··· Listed records ···

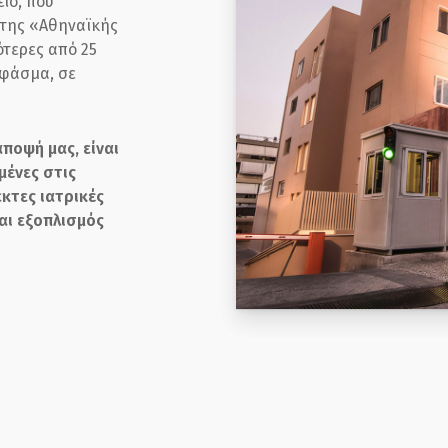
είο, που
 της «Αθηναϊκής
ότερες από 25
ό φάσμα, σε
αποψή μας, είναι
ένες στις
εκτες ιατρικές
αι εξοπλισμός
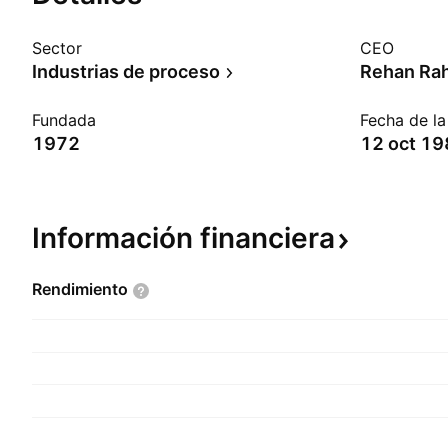
Sector
CEO
Industrias de proceso
Rehan Ra
Fundada
Fecha de l
1972
12 oct 1
Información
financiera
Rendimiento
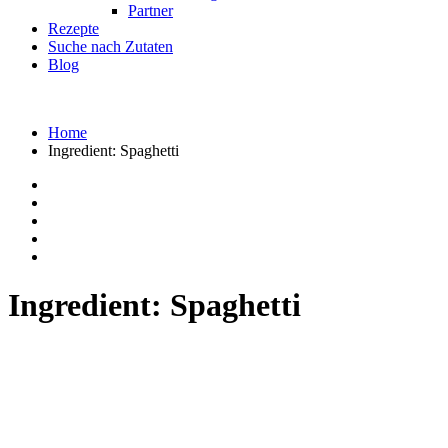
Partner
Rezepte
Suche nach Zutaten
Blog
Home
Ingredient:
Spaghetti
Ingredient:
Spaghetti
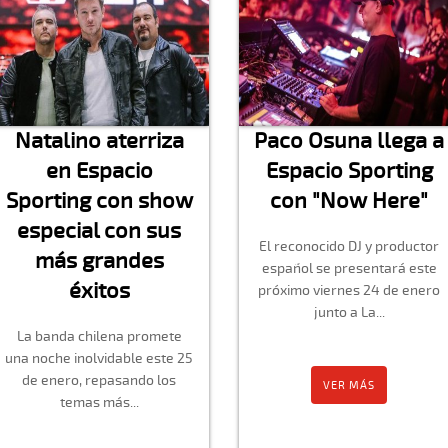
Natalino aterriza
Paco Osuna llega a
en Espacio
Espacio Sporting
Sporting con show
con "Now Here"
especial con sus
El reconocido DJ y productor
más grandes
español se presentará este
éxitos
próximo viernes 24 de enero
junto a La...
La banda chilena promete
una noche inolvidable este 25
de enero, repasando los
VER MÁS
temas más...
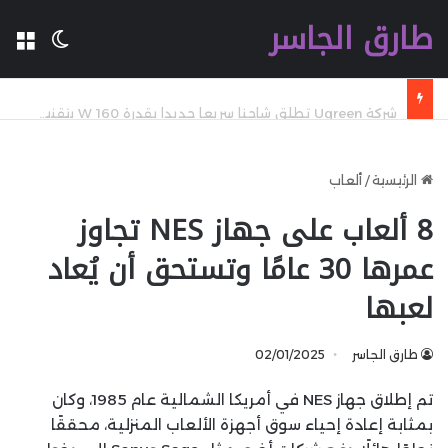
طارق الجاسر
ال
الوضع 
شركة Ugreen تطلق شاحنا سريعا جديدا بقدرة 160 W بتقنية GaN مع تقنية WiFi وكابل مدمج وشاشة
الرئيسية
/
ألعاب
8 ألعاب على جهاز NES تجاوز
عمرها 30 عامًا وتستحق أن يُعاد
لعبها
طارق الجاسر
02/01/2025
تم إطلاق جهاز NES في أمريكا الشمالية عام 1985، وكان
بمثابة إعادة إحياء سوق أجهزة الألعاب المنزلية، محققًا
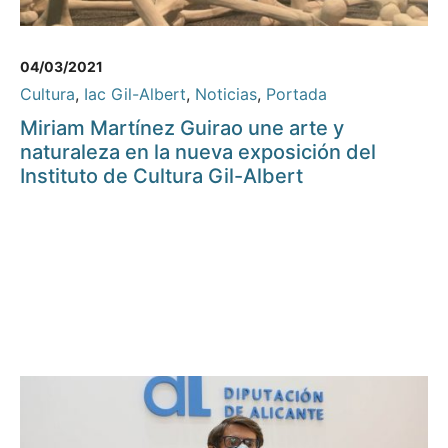
04/03/2021
Cultura
,
Iac Gil-Albert
,
Noticias
,
Portada
Miriam Martínez Guirao une arte y
naturaleza en la nueva exposición del
Instituto de Cultura Gil-Albert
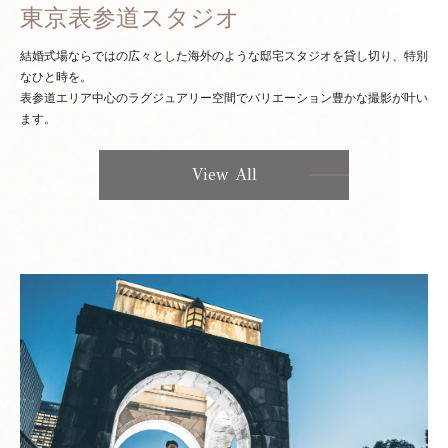
東京表参道スタジオ
結婚式場ならではの広々とした海外のような邸宅スタジオを貸し切り、特別
なひと時を。
表参道エリア中心のラグジュアリー空間でバリエーション豊かな撮影が叶い
ます。
View All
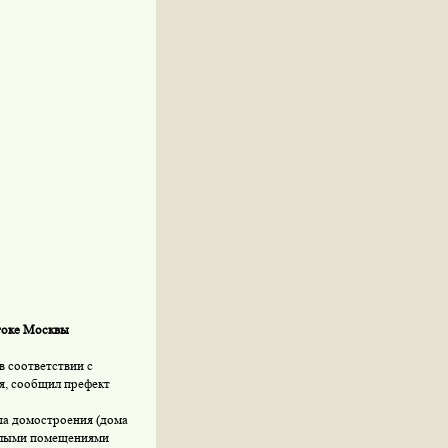
токе Москвы
 соответствии с
я, сообщил префект
па домостроения (дома
жилыми помещениями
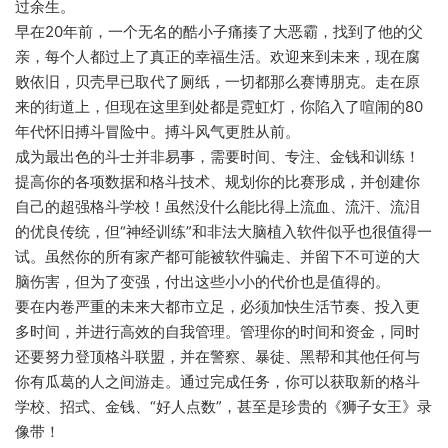
过余生。
早在20年前，一个无名的酷小子痛揍了大恶霸，找到了他的父
亲，每个人都过上了真正的幸福生活。欢迎来到未来，现在腐
败依旧，贝壳早已取代了厕纸，一切都那么赛博朋克。走在原
来的街道上，但现在这里到处都是霓虹灯，你陷入了喧闹的80
年代怀旧搏斗冒险中。搏斗风气更胜从前。
成为最出色的斗士并非易事，需要时间、专注、金钱和训练！
提高你的各项数据和格斗技术、规划你的比赛形成，并创建你
自己的超强格斗学校！虽然没什么能比得上流血、流汗、流泪
的优良传统，但“神经训练”和非法大脑植入软件似乎也很值得一
试。虽然你的所有家产都可能被软件骗走、并留下不可逆的大
脑伤害，但为了变强，付出这些小小的代价也是值得的。
要在内卷严重的未来大都市立足，必须加快生活节奏、投入更
多时间，并进行高效的自我管理。管理你的时间和资金，同时
还要努力登顶格斗联盟，并在警察、暴徒、黑帮和其他任何与
你有瓜葛的人之间游走。通过完成任务，你可以获取新的格斗
学校、招式、金钱、“好人点数”，甚至是珍贵的《狮子女王》录
像带！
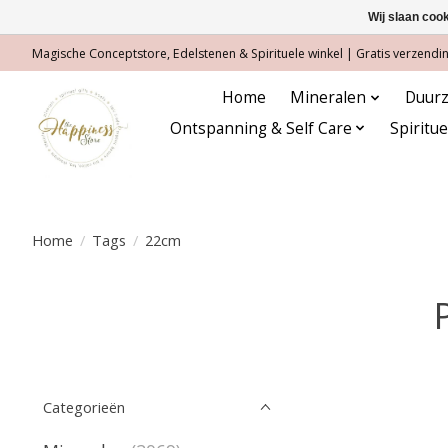
Wij slaan coo
Magische Conceptstore, Edelstenen & Spirituele winkel | Gratis verzending
Home
Mineralen
Duurz
Ontspanning & Self Care
Spiritu
Home
/
Tags
/
22cm
Categorieën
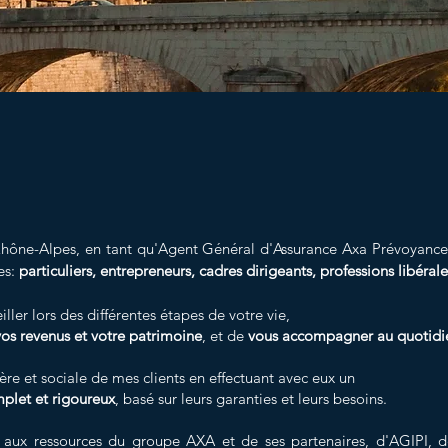
NCE, RETRAITE et GESTION PAT
Expertise, Proximité, Disponibilité, Intégri
Rhône-Alpes, en tant qu'Agent Général
d'Assurance
Axa Prévoyance 
es:
particuliers, entrepreneurs, cadres dirigeants, professions libérale
ler lors des différentes étapes de votre vie,
vos revenus et votre patrimoine
, et de
vous accompagner au quotidi
ière et sociale de mes clients en effectuant avec eux un
mplet et rigoureux
, basé sur leurs garanties et leurs besoins.
aux ressources du groupe AXA et de ses partenaires, d'AGIPI, d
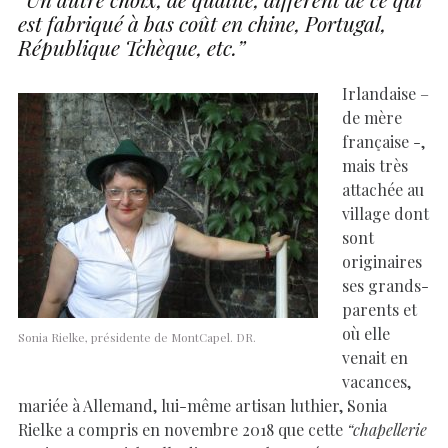
est fabriqué à bas coût en chine, Portugal,
République Tchèque, etc.”
Irlandaise –
de mère
française -,
mais très
attachée au
village dont
sont
originaires
ses grands-
parents et
où elle
Sonia Rielke, présidente de MontCapel. DR.
venait en
vacances,
mariée à Allemand, lui-même artisan luthier, Sonia
Rielke a compris en novembre 2018 que cette
“chapellerie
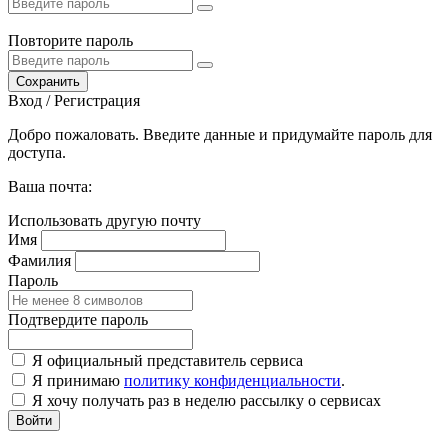
Повторите пароль
Сохранить
Вход / Регистрация
Добро пожаловать. Введите данные и придумайте пароль для
доступа.
Ваша почта:
Использовать другую почту
Имя
Фамилия
Пароль
Подтвердите пароль
Я официальный представитель сервиса
Я принимаю
политику конфиденциальности
.
Я хочу получать раз в неделю рассылку о сервисах
Войти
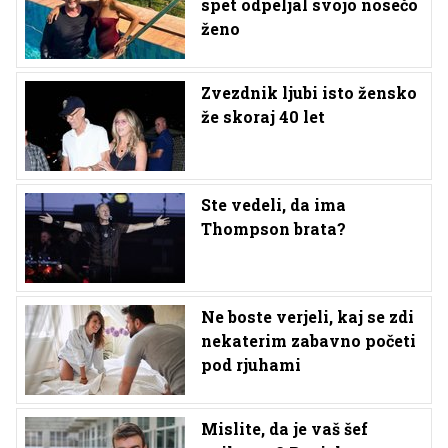
spet odpeljal svojo nosečo
ženo
Zvezdnik ljubi isto žensko
že skoraj 40 let
Ste vedeli, da ima
Thompson brata?
Ne boste verjeli, kaj se zdi
nekaterim zabavno početi
pod rjuhami
Mislite, da je vaš šef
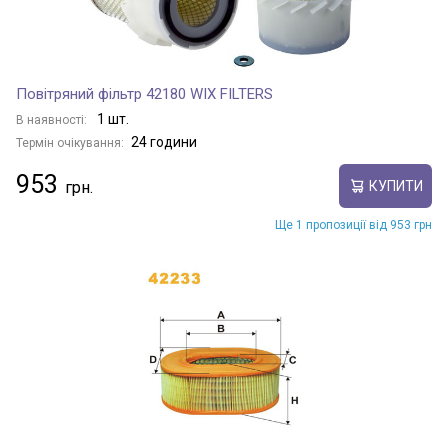
Повітряний фільтр 42180 WIX FILTERS
1 шт.
В наявності:
24 години
Термін очікування:
953
КУПИТИ
Ще 1 пропозиції від 953 грн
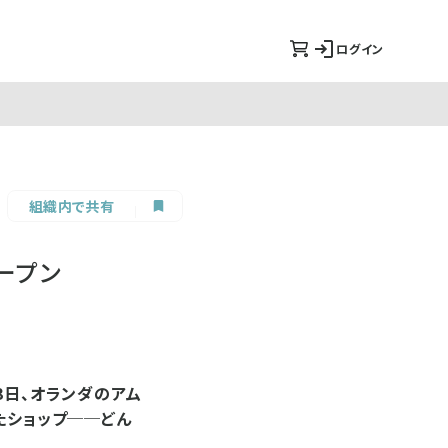
ログイン
組織内で共有
ープン
3日、オランダのアム
たショップ──どん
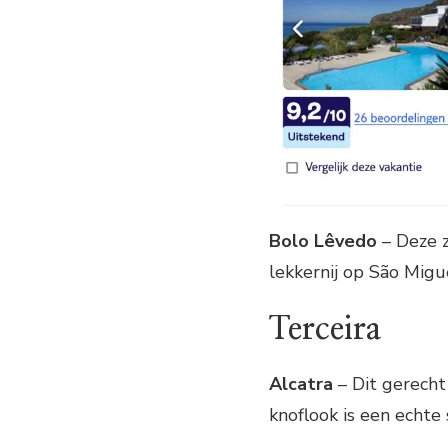
Bolo Lêvedo
– Deze z
lekkernij op São Migue
Terceira
Alcatra
– Dit gerecht
knoflook is een echte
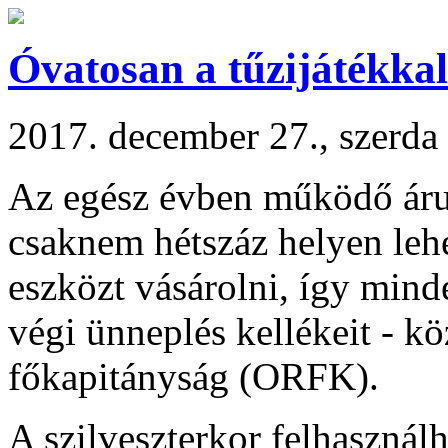
Óvatosan a tűzijátékkal
2017. december 27., szerda
Az egész évben működő árus
csaknem hétszáz helyen lehet
eszközt vásárolni, így minde
végi ünneplés kellékeit - k
főkapitányság (ORFK).
A szilveszterkor felhasznál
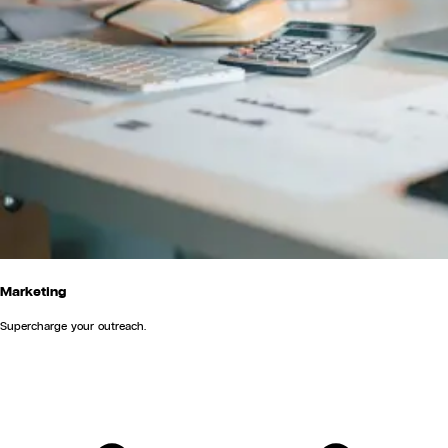
Marketing
Supercharge your outreach.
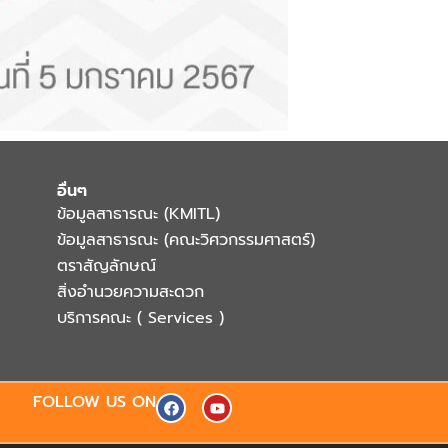
อื่นๆ
ข้อมูลสาธารณะ (KMITL)
ข้อมูลสาธารณะ (คณะวิศวกรรมศาสตร์)
ตราสัญลักษณ์
สิ่งอำนวยความสะดวก
บริการคณะ ( Services )
F
Y
FOLLOW US ON
a
o
c
u
e
t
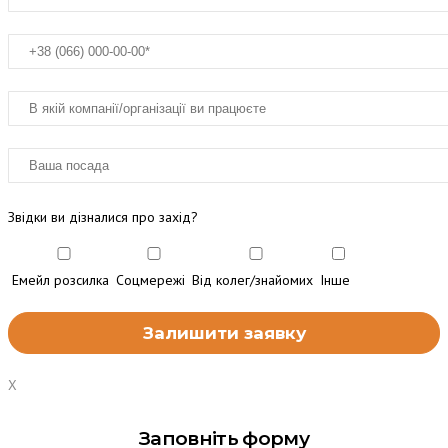
Звідки ви дізналися про захід?
Емейл розсилка
Соцмережі
Від колег/знайомих
Інше
X
Заповніть форму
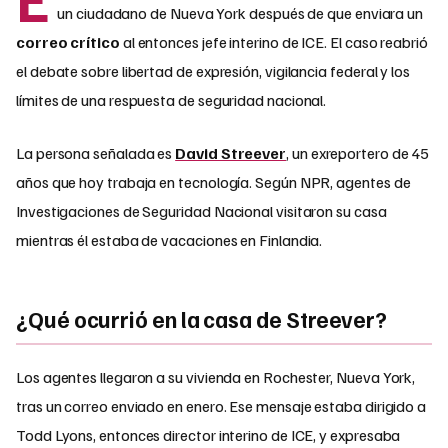
un ciudadano de Nueva York después de que enviara un
correo crítico
al entonces jefe interino de ICE. El caso reabrió
el debate sobre libertad de expresión, vigilancia federal y los
límites de una respuesta de seguridad nacional.
La persona señalada es
David Streever
, un exreportero de 45
años que hoy trabaja en tecnología. Según NPR, agentes de
Investigaciones de Seguridad Nacional visitaron su casa
mientras él estaba de vacaciones en Finlandia.
¿Qué ocurrió en la casa de Streever?
Los agentes llegaron a su vivienda en Rochester, Nueva York,
tras un correo enviado en enero. Ese mensaje estaba dirigido a
Todd Lyons, entonces director interino de ICE, y expresaba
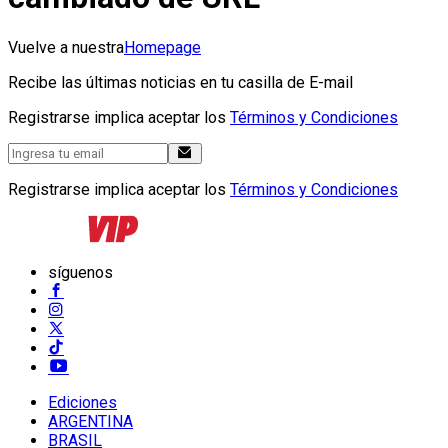
Vuelve a nuestra
Homepage
Recibe las últimas noticias en tu casilla de E-mail
Registrarse implica aceptar los
Términos y Condiciones
Registrarse implica aceptar los
Términos y Condiciones
síguenos
Ediciones
ARGENTINA
BRASIL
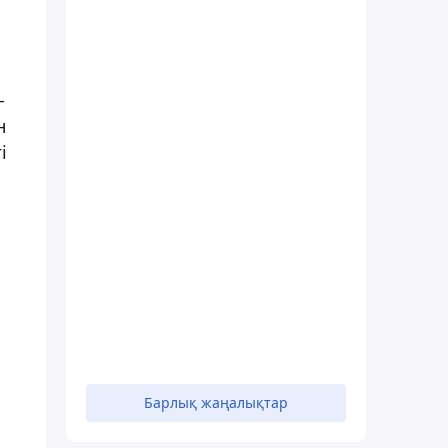
-
н
і
Барлық жаңалықтар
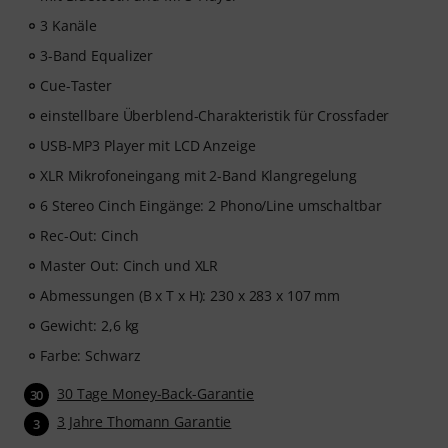
3 Kanäle
3-Band Equalizer
Cue-Taster
einstellbare Überblend-Charakteristik für Crossfader
USB-MP3 Player mit LCD Anzeige
XLR Mikrofoneingang mit 2-Band Klangregelung
6 Stereo Cinch Eingänge: 2 Phono/Line umschaltbar
Rec-Out: Cinch
Master Out: Cinch und XLR
Abmessungen (B x T x H): 230 x 283 x 107 mm
Gewicht: 2,6 kg
Farbe: Schwarz
30 Tage Money-Back-Garantie
30
3 Jahre Thomann Garantie
3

···

> _Instructions to follow_: With pictures omitted, repeat the entries above word for word from the line holding "Я хочу получать" down to the line holding "el debate sobre", keeping both of those lines.

> _Solution to the problem_:
Я хочу получать раз в неделю рассылку о сервисах
Войти
spet odpeljal svojo nosečo
ženo
Zvezdnik ljubi isto žensko
že skoraj 40 let
Ste vedeli, da ima
Thompson brata?
Ne boste verjeli, kaj se zdi
nekaterim zabavno početi
pod rjuhami
Mislite, da je vaš šef
Повітряний фільтр 42180 WIX FILTERS
1 шт.
В наявності:
24 години
Термін очікування:
953
КУПИТИ
Ще 1 пропозиції від 953 грн
ログイン
組織内で共有
ープン
3日、オランダのアム
たショップ──どん
Bolo Lêvedo
– Deze z
lekkernij op São Migue
Terceira
Alcatra
– Dit gerecht
knoflook is een echte
Óvatosan a tűzijátékkal
2017. december 27., szerda
Az egész évben működő árus
csaknem hétszáz helyen lehet
eszközt vásárolni, így minde
végi ünneplés kellékeit - k
főkapitányság (ORFK).
A szilveszterkor felhasznál
Marketing
Supercharge your outreach.
อื่นๆ
ข้อมูลสาธารณะ (KMITL)
ข้อมูลสาธารณะ (คณะวิศวกรรมศาสตร์)
ตราสัญลักษณ์
สิ่งอำนวยความสะดวก
บริการคณะ ( Services )
F
Y
FOLLOW US ON
a
o
c
u
e
t
Звідки ви дізналися про захід?
Емейл розсилка
Соцмережі
Від колег/знайомих
Інше
X
Заповніть форму
un ciudadano de Nueva York después de que enviara un
correo crítico
al entonces jefe interino de ICE. El caso reabrió
el debate sobre libertad de expresión, vigilancia federal y los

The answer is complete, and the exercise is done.